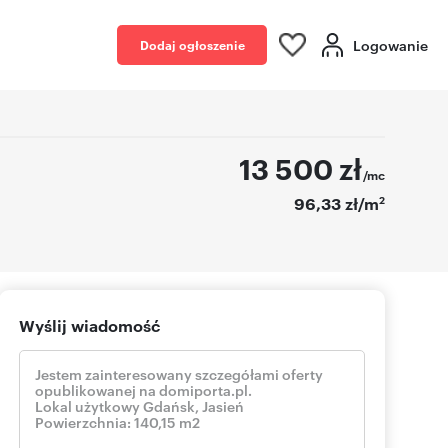
Logowanie
Dodaj ogłoszenie
13 500
zł
/mc
2
96,33 zł/m
Wyślij wiadomość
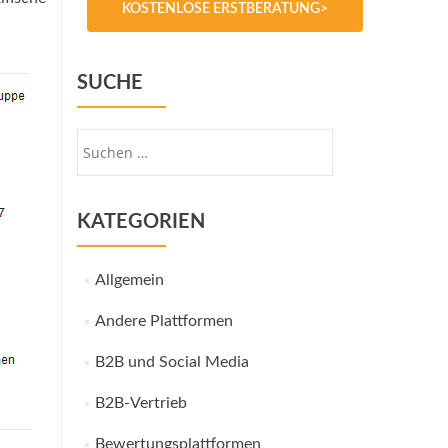
KOSTENLOSE ERSTBERATUNG>
SUCHE
Suche
nach:
KATEGORIEN
Allgemein
Andere Plattformen
B2B und Social Media
B2B-Vertrieb
Bewertungsplattformen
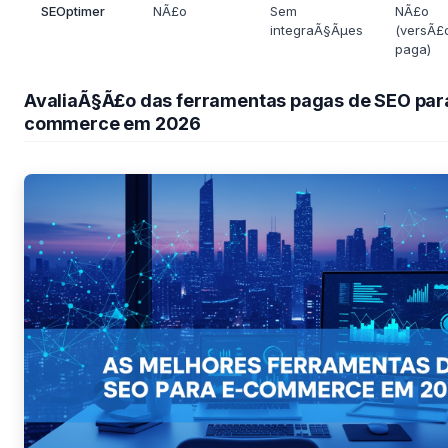
SEOptimer
NÃ£o
Sem
NÃ£o
integraÃ§Ãµes
(versÃ£
paga)
AvaliaÃ§Ã£o das ferramentas pagas de SEO par
commerce em 2026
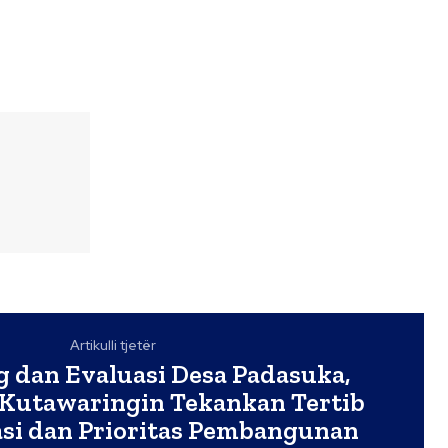
Artikulli tjetër
 dan Evaluasi Desa Padasuka,
Kutawaringin Tekankan Tertib
si dan Prioritas Pembangunan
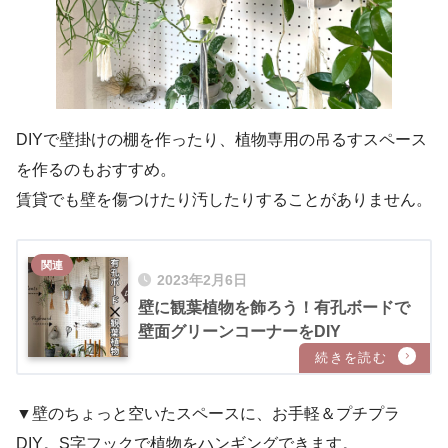
DIYで壁掛けの棚を作ったり、植物専用の吊るすスペース
を作るのもおすすめ。
賃貸でも壁を傷つけたり汚したりすることがありません。
2023年2月6日
壁に観葉植物を飾ろう！有孔ボードで
壁面グリーンコーナーをDIY
▼壁のちょっと空いたスペースに、お手軽＆プチプラ
DIY。S字フックで植物をハンギングできます。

• • • • •

Print out every entry above without changing a word, and leave out the pictures.

Logowanie
Dodaj ogłoszenie
13 500
zł
/mc
2
96,33 zł/m
Wyślij wiadomość
KOSTENLOSE ERSTBERATUNG>
SUCHE
Suche
nach:
KATEGORIEN
Allgemein
Andere Plattformen
B2B und Social Media
B2B-Vertrieb
Bewertungsplattformen
SEOptimer
NÃ£o
Sem
NÃ£o
integraÃ§Ãµes
(versÃ£
paga)
AvaliaÃ§Ã£o das ferramentas pagas de SEO par
commerce em 2026
Artikulli tjetër
 dan Evaluasi Desa Padasuka,
Kutawaringin Tekankan Tertib
si dan Prioritas Pembangunan
DIYで壁掛けの棚を作ったり、植物専用の吊るすスペース
を作るのもおすすめ。
賃貸でも壁を傷つけたり汚したりすることがありません。
2023年2月6日
壁に観葉植物を飾ろう！有孔ボードで
壁面グリーンコーナーをDIY
▼壁のちょっと空いたスペースに、お手軽＆プチプラ
DIY。S字フックで植物をハンギングできます。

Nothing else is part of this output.